Let your statements be limited to restating what you hear or noticing the mental and emotional experience of the other person. This is the single most fundamental way to make a person feel seen and heard.


Ask Powerful Questions


If you want to help them move forward and find a solution, focus on asking powerful questions; questions that begin with the words when, where, how, and sometimes what. 


  1. What would make you feel successful?
  2. Where might you start?
  3. How will you evaluate your options?
  4. When will you know you’ve found what you’re looking for?


Stay Future-Focused


The best questions are future-oriented. They're not designed to get the other person to simply rehash the past and talk about things they already know. Those questions, though technically phrased right, are mostly information-seeking on your part rather than productive.
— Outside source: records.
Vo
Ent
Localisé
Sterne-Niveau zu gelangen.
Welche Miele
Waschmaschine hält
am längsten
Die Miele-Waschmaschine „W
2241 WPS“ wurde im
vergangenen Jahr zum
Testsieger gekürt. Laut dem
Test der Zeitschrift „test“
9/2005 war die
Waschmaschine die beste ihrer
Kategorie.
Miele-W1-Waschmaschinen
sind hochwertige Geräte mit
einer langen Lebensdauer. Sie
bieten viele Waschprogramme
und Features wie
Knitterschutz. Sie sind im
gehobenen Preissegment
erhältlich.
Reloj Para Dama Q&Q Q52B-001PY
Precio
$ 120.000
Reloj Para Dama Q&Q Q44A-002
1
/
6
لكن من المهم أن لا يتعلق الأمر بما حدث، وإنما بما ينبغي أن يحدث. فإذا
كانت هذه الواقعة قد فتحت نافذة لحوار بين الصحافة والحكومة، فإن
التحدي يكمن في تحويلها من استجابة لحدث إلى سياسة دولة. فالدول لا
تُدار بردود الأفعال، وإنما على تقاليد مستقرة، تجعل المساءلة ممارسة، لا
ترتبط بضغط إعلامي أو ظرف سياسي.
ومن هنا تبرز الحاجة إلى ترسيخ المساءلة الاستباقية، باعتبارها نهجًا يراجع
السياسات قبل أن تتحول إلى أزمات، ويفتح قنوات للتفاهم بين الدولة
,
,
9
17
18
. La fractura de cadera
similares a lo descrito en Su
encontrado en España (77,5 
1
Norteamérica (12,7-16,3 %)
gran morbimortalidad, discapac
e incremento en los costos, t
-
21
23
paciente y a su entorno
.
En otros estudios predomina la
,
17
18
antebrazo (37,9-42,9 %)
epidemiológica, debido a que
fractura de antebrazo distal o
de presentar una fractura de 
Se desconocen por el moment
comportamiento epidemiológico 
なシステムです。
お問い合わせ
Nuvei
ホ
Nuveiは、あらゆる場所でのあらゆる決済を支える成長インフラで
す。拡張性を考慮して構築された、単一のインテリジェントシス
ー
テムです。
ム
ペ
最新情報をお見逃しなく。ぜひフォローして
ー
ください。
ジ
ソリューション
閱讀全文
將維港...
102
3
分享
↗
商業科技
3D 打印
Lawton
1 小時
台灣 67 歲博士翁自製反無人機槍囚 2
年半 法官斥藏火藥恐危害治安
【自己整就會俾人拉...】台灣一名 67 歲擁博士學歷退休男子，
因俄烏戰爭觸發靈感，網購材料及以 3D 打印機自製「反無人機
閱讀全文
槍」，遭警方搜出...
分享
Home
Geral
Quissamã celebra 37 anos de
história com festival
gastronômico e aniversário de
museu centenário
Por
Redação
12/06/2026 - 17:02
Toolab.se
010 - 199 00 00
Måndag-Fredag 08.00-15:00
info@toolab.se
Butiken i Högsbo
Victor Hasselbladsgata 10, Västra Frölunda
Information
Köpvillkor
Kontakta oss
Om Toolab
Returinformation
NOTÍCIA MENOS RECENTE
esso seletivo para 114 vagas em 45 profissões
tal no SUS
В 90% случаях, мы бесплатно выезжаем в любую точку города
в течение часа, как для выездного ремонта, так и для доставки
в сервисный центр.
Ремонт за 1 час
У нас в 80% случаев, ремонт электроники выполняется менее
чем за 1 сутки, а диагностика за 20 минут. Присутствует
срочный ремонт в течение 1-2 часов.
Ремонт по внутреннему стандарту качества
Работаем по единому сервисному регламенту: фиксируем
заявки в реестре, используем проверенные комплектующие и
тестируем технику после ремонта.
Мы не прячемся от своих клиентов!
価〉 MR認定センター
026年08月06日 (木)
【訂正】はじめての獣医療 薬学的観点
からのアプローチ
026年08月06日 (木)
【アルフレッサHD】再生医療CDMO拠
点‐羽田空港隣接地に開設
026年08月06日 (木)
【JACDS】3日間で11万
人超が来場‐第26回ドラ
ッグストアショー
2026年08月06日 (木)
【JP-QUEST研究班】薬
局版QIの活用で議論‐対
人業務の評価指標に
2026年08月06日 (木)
Here are some common questions that aren’t future-oriented, and their more powerful counterparts:


  1. What have you tried so far? → What could you try?
  2. How did Sally receive that?  → How do you imagine Sally will receive that?
  3. What has been successful in the past? → What outcome are you hoping for?


Trust Your Conversation Partner’s Answers Are Right


If you’re truly asking powerful, future-oriented questions, the next step is trusting that what the other person offers in answer to your questions is “right” for them. Powerful, open-ended questions don’t have an objectively right answer… they’re exploratory in nature. Even if it’s not the answer you would have given had the tables been turned, it’s the right answer for them.


Be Mindful


The simple act of making the conscious commitment to be curious will set you up to be so. Take a breath, focus on what you want to bring to the conversation, and let that be a mindframe that you stay in throughout.


As a leader, one of the most radical things you can do is prioritize making your people feel seen, heard, and understood. Take the time to cultivate some of the keystone skills of coaches—listening and asking questions— to transform your relationships, inspire your people, and engage them more effectively.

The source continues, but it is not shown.